Maria seemed to hear her own words, and to be seeking an answer to them from herself.

“They would in a sense,” said Sir Roderick. “They
would not have been urged to a point beyond their scope, and forced to things not natural to them. That is what it was. That was your—that was our mistake.”

“But I thought they were children above the average, and would naturally go beyond the others.”

“My dear, good wife, there you are again! We must accept what they do, not plan it ourselves beforehand. That is how the trouble came.”

“We are above the average in many ways,” said Clemence, with a pang for her mother's baffled, disappointed face. “Miss Firebrace said we were. That is how it all began. We did do better than the others, and then we tried to keep it up more than we could.”

“If only you had been content to be true to yourselves! How proud I should have been! Even now I can't help being proud of what you did at first. But nothing counts but trustworthiness. Or nothing counts without it.”

“Proud we cannot be, my pretty,” said Sir Roderick, bringing another pang to his daughter's heart, and as he saw it, again tightening his hold. “We must be content without that. But there are better things that we can be. We can be loving and loyal enough for the feelings to hold through a test, and our children are not the people whom they should fail. We will let the dead past bury its dead, and go back to the old days and the old ways and the old happiness.” Sir Roderick glanced at his children, saw the admiration in their eyes, and felt that he and they were at one.

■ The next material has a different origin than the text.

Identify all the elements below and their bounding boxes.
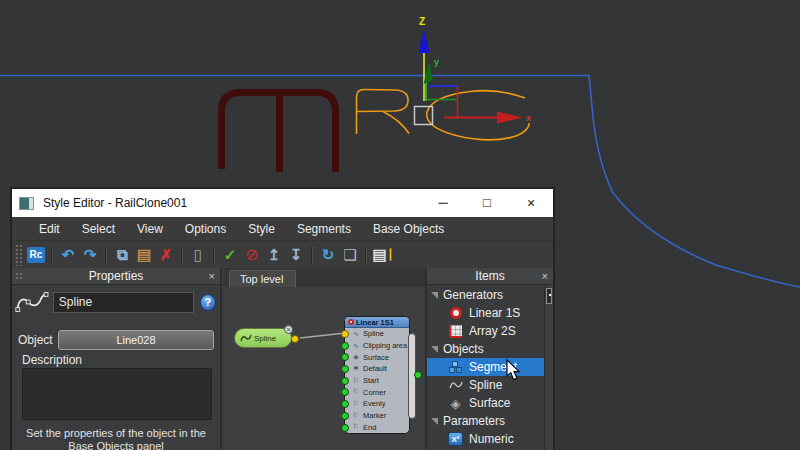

“But is that making it too easy for them? Will it lead to their taking too light a view of it? Is it really indulging ourselves? God knows, I should like to make it easy. But is that where the danger lies?”

“We need not avoid self-indulgence at their expense. And we need not fear it has been easy. There was the effort and suspense through the term, and at the end the shock and shame. And heavy guns were brought to bear on them. Account was not taken of their helplessness.”

At these words the children gave their mother her
answer. They broke into convulsive tears, and at the sound the group outside the room turned and vanished up the stairs. Lesbia alone held her ground, and in a moment moved towards the door.

“Well, I will be guided by you, Roderick,” said Maria. “I suppose I often am, though I hardly realise it. I will leave the burdens on you and follow my own heart.”

“You will not be wrong, my pretty. And so the trouble belongs to the past. We shall remember its cost, and the memory will do its work. We shall not talk of it again. It will be as if it had never been. And now I hear Lesbia coming, I can always recognise that noiseless step.”

“Run up to the schoolroom, my dears,” said Maria, in her ordinary tones. “We do not want her to see you in tears. After all, you are in your own home and have a right to happiness there. And you have a right to your mother's help in leaving a stumble behind. It is not the end of everything. Go up and settle back into the life that suits you, and lets you be what you are. It was breaking it that was the mistake; and the mistake was ours, not yours.”